Crosley descended the ladder. He had to feel his way carefully, for he had not lit a candle and the cellar was as black as soot. “And then the ogres kidnapped her,” he said, hardly daring to speak above a whisper. “Tavis found out about it and went to tell Brianna’s father. But the king was afraid of starting a war and ordered his men not to go after his daughter.”

“What a coward!” Thorley commented.

“But I’ll bet Tavis loved the princess too much to let the ogres have her,” surmised Dena. “He went after her anyway.”

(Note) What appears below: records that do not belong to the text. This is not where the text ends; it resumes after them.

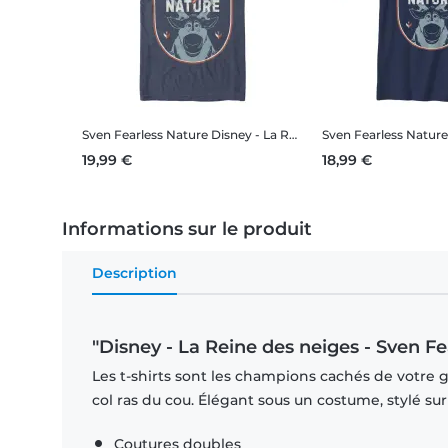
Sven Fearless Nature
Disney - La Reine des neiges - Sven Fearless Nature - Homme T-shirt
Sven Fearless Nature
19,99 €
18,99 €
Informations sur le produit
Description
"Disney - La Reine des neiges - Sven F
Les t-shirts sont les champions cachés de votre 
col ras du cou. Élégant sous un costume, stylé su
Coutures doubles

“Yes, that’s right, with his good friends Basil and Avner, and also with the princess’s bodyguard, Morten,” Crosley said. “And do you know what Tavis found out on the way?”

“No,” said Birk. “You haven’t told us yet”

“Tavis found out that a long time ago, the king had asked the ogre shaman to help him win a war,” Crosley said. “In return, he promised to give the ogres his first daughter. That’s why he wouldn’t send anyone to rescue Brianna after she was kidnapped.”

“That doesn’t make any sense,” said Dena. “What would an ogre want with a human princess?”

The muffled crash of splintering wood reverberated through the trapdoor, followed by the heavy thumps of two dire wolves landing inside the hut The animals’ toenails began to clatter on the wood floor as they searched the premises.

The children abruptly fell silent, and two of them started to weep. Crosley crouched on the cellar’s dirt floor and felt his way to the crying children, then pulled them close to smother their sobs against his breast.

First one, then two pained howls rang out from the hut above. The wolves began to tear around the room, growling, snapping at each other, and madly hurling themselves against the walls. The two children cradled against Crosley’s chest wailed in fear, and Dena’s imagination began to work again.